13 February 2023

EU agriculture mixes strategies against climate and geopolitical shocks

Tra le forme di agricoltura mista, l’agropastorizia combina le coltivazioni e l’allevamento del bestiame. Foto: Michael Trolove Attribution-ShareAlike 2.0 Generic (CC BY-SA 2.0)

Combining different crops and mixing agriculture with livestock and forest management makes it possible to better respond to climate challenges and current crises. From Horizon magazine, a review of two European projects

by Matteo Cavallito


Mixing different forms of agriculture, agroforestry and animal farming to counter geopolitical, macroeconomic and climate shocks. That’s the choice of some European operators called to find solutions to the current global crises, writes Horizon magazine, a publication of the EU Commission.

“The COVID-19 pandemic led to bare shelves in supermarkets as shipping routes were cut off. The war in Ukraine has affected the supply of essential grains,” says the magazine focused on research and innovation. “But increased climate change stands to cause even greater disruption”. Part of the solution, some researchers say, “is for farms to become more mixed through some combination of crop cultivation, livestock production and forestry, a move that would also make agriculture more sustainable.”

The AGROMIX Project

One of the initiatives is AGROMIX, a project that will end in 2024 and extends over twelve pilot and nine experimental sites spread across three climate zones: Atlantic, inland continental, and Mediterranean. The farms involved, Horizon explains, “are experimenting with combining crop and livestock production in one farm (mixed farming) and with pairing farming and forestry activities (agroforestry).” With excellent results.

Poultry grazing in orchards is an example of a mixed-farming approach,” the magazine says. “The results reveal interesting synergies and promising effects, including improvements in soil health.”
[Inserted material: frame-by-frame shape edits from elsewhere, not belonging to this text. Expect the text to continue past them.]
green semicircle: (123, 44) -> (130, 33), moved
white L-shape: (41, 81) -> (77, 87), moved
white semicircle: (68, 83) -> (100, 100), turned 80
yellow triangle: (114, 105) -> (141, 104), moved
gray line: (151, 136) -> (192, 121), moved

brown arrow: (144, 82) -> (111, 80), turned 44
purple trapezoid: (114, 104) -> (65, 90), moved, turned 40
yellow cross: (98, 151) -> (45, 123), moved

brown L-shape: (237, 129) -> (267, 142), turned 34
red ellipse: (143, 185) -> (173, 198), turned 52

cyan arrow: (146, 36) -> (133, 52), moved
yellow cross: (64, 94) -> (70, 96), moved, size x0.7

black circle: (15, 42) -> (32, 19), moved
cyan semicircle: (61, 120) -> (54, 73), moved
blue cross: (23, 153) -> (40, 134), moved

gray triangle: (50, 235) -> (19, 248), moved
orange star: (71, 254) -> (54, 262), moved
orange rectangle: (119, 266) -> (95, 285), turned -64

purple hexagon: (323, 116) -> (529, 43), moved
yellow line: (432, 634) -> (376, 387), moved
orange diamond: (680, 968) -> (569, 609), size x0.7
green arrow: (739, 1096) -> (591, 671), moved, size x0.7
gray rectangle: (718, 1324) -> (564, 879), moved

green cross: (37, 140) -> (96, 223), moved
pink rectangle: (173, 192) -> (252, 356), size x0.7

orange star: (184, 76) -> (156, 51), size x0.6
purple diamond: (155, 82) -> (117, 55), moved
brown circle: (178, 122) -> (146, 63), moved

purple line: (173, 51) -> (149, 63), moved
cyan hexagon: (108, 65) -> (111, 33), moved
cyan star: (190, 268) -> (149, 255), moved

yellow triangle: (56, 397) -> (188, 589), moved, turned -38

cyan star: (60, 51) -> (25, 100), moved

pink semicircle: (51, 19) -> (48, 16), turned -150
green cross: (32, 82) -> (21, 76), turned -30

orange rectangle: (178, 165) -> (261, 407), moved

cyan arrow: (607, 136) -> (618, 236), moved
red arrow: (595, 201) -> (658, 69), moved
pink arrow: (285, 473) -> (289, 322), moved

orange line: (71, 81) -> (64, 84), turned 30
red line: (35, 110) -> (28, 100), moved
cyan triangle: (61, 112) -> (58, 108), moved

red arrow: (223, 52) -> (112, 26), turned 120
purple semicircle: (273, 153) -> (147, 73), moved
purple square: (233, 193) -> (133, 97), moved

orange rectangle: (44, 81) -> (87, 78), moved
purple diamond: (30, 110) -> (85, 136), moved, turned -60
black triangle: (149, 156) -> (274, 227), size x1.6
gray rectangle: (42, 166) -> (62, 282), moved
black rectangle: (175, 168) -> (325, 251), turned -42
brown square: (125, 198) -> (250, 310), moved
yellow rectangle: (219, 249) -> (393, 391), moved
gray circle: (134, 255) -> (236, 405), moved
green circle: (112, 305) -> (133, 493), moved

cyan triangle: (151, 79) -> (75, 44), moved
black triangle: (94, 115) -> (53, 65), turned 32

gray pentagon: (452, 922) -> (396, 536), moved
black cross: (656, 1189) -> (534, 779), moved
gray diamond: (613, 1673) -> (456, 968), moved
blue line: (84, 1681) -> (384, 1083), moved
The basic idea is still the same: combine different factors by offsetting negative effects and generating benefits. Maintaining trees and hedges in pastures, for example, contributes to animal health, especially during warmer periods, by offsetting emissions. And it is always plants that increase the carbon sequestration capacity of the soil and help prevent flooding.

Mixed farming

Mixed farming ideally stands in contrast to agricultural specialization, the trend established with the development of the agribusiness industry. Mixing different crops or activities, FAO notes, inherently produces advantages and disadvantages. Therefore, operators are called upon to balance the different elements to produce the best overall result.

“Trees in and on the edge of a crop field generally reduce the grain yield,” says the UN organization. “But the combination of the trees (for fodder and timber) and crops is valuable, because each of the components produces useful products for the farm (people and animals included).”

Mixed farming, the FAO continues, takes on different characteristics depending on the impact of external factors – climate, market prices, technology – and internal factors, such as soil characteristics. “Farmers can decide to opt for mixed enterprises when they want to save resources by interchanging them on the farm – because these permit wider crop rotations and thus reduce dependence on chemicals, because they consider mixed systems closer to nature, or because they allow diversification for better risk management.”

Agriculture and forests, a winning combination

Another example of positive “contamination” of different elements is the MIXED project at Aarhus University, in Denmark. The initiative aims to combine mixed, agropastoral and agroforestry systems to make agriculture more efficient and resilient. Inspiring the operation is the experience of traditional agroforestry techniques used in Portugal’s Tagus Valley: in winter, fields are plowed and sown with cereals. In summer, the land is converted to pasture. The presence of oak trees creates shade and supports the water cycle.

“Danish farms in the project have taken a different approach, looking at how farmers can use coppicing to create a carbon sink“, writes Horizon. “Coppicing is a pruning technique that cuts trees to ground level, causing new shoots to grow rapidly from the base to form a bush”.

Bushes are pruned and spread on the ground, thus creating a natural mulch while improving soil quality. The ultimate goal of the project is to create a European database of mixed farming and agroforestry practices that can provide useful information and concrete examples to farmers.

The benefits of agroforestry

The benefits of agroforestry – that is, of establishing an agricultural system that combines traditional activities such as crops and livestock with the planting and management of trees – has long attracted the interest of experts, not only in the EU. A recent report by Woodland Trust, an organization promoting the restoration of Britain’s forests, for example, specifically highlighted several benefits associated with the practice.

“Bringing more trees into farmed landscapes will make them more resilient economically and environmentally,” says the research. “Trees on farms combine productivity with support for biodiversity, increasing the carbon stored in the land and helping us meet our commitments on climate and nature.”

On average, cultivated land in the UK releases nearly 2 tons of CO2 per hectare each year; land used for livestock almost four tons. In contrast, the report notes, “Over 30 years, silvoarable systems can sequester the equivalent of eight tonnes of CO2 per hectare per year.” Moreover, “Establishing silvopastoral agroforestry on 30% of UK grassland would result in net zero emissions from the grassland sector by 2050, and a net sequestration rate of 21 million tonnes of CO2 equivalent per year by 2062.”